KADINA YÖNELİK “İSLAM ADINA” İŞLENEN ZULME

advertisement
KADINA YÖNELİK “İSLAM ADINA” İŞLENEN ZULME KARŞI
TÜM ETKİN KİŞİ, KURUM ve KURULUŞLARI SES ÇIKARMAYA ÇAĞIRIYORUZ!
Bir süredir çeşitli haber kaynaklarından IŞİD’in rehin aldığı Ezidi kadınların yaşadığı
vahşete dair haberler görüyoruz. IŞİD’in elinden kurtulmayı başaran Ezidi kadınların
anlattıklarına dayanan bu haberlere göre, bu kadınlar IŞİD tarafından aylarca rehin
tutuluyorlar, “cariye” olarak alınıp satılıyorlar, fiziksel ve cinsel tacizin her türlüsünü
yaşıyorlar. Annesinden koparılan çocukların, intihar eden ya da intihar ederse ailesinin
cesedini bulamamasından endişe ettiği için hayatta kalmayı tercih eden kadınların, 9-10
yaşındaki kız çocuklarından bebekli kadınlara kadar işkence ve tacize maruz kalan
kadınların öyküleri hepimizi insanlığımızdan utandırıyor ve dehşete düşürüyor.
Bu konudaki haberlerle ilgili dezenformasyon iddiaları olmakla birlikte, IŞİD’in
dayandığı tarihsel, dönemsel ve güncellenmemiş fıkhî altyapı gerçekliği ve kadınların
beyanı, bu iddiaları boşa düşürecek kadar güçlü ve vahimdir.
Hayat içinde toplumsal cinsiyete dayalı ayrımcılığın sonucu olarak baskı altında olan ve
şiddetin her türlüsünü yaşayan kadınların, savaş ortamında bu şiddeti en can yakıcı
haliyle yaşadıkları bir gerçektir. Savaşlarda cinsiyete dayalı şiddetin, taciz ve tecavüzün
gözaltında ya da askerî operasyonlar esnasında düşman topluluğu baskı altına almak,
gözdağı vermek ve küçük düşürmek için bir savaş silahı olarak kullanıldığını biliyoruz.
Bu minvâlde IŞİD’in de bir savaş silahı olarak cinsel saldırı ve istismarı kullandığı,
kadınların bedenlerini bir “savaş ganimeti” olarak gördüğü açıktır.
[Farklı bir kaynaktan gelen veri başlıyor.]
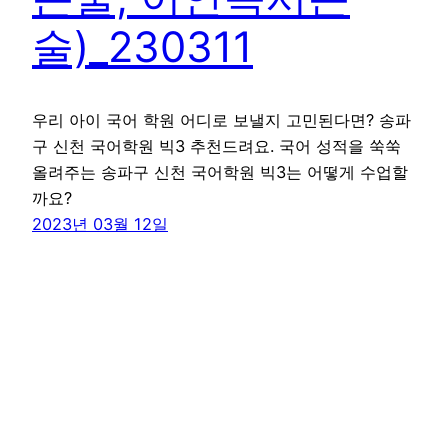
술)_230311
우리 아이 국어 학원 어디로 보낼지 고민된다면? 송파
구 신천 국어학원 빅3 추천드려요. 국어 성적을 쑥쑥
올려주는 송파구 신천 국어학원 빅3는 어떻게 수업할
까요?
2023년 03월 12일
꾸그 블로그
WordPress
로 제작함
Maalesef bu ve
benzeri şiddet uygulamalarının hareketin kanaat önderleri tarafından bazı ayet ve
hadislerin oldukça tartışmalı geleneksel yorumlarına dayandırılarak meşrulaştırılmaya
çalışıldığını biliyoruz. Müslüman toplumlarda kadına yönelik şiddetin hemen her
türünde çarpıtılmış dinî yorumlar meşrulaştırıcı bir aygıt olarak iş görürken, ne acıdır ki
İslam alemi bu istismarın önüne geçmek için etkili bir çaba içine girmemiştir. Bunun bir
örneğini ülkemize sığınan Suriyeli kadınların cinsel istismarının bazı dinî kılıflar
üretilerek yapılmasında alenen görüyoruz.
MAZLUMDER Kadın Çalışmaları Grubu olarak kadınların ve kız çocuklarının başlangıç ve
bitişine karar vermedikleri acımasız savaşlar nedeniyle, savaş ortamında ve sığınılan
ülkelerde, ömür boyu psikolojik ve fiziksel sağlıklarını yitirmelerine neden olan,
uluslararası savaş hukukunda artık bir “savaş suçu” olarak kabul edilen cinsiyete dayalı
şiddetin ve her türlü cinsel istismarın dinî kılıflar üretilerek meşrulaştırılmasına ve
görmezden gelinmesine razı olmadığımızı bildiriyoruz. Bu konuda sorumluluk alması
gereken başta uluslararası İslami kuruluşlar olmak üzere toplum üzerinde etkisi olan
tüm dinî otoriteleri; kişi, kurum ve kuruluşları “İslam adına” işlenen bu zulümlere en
yüksek perdeden ses çıkarmaya çağırıyoruz.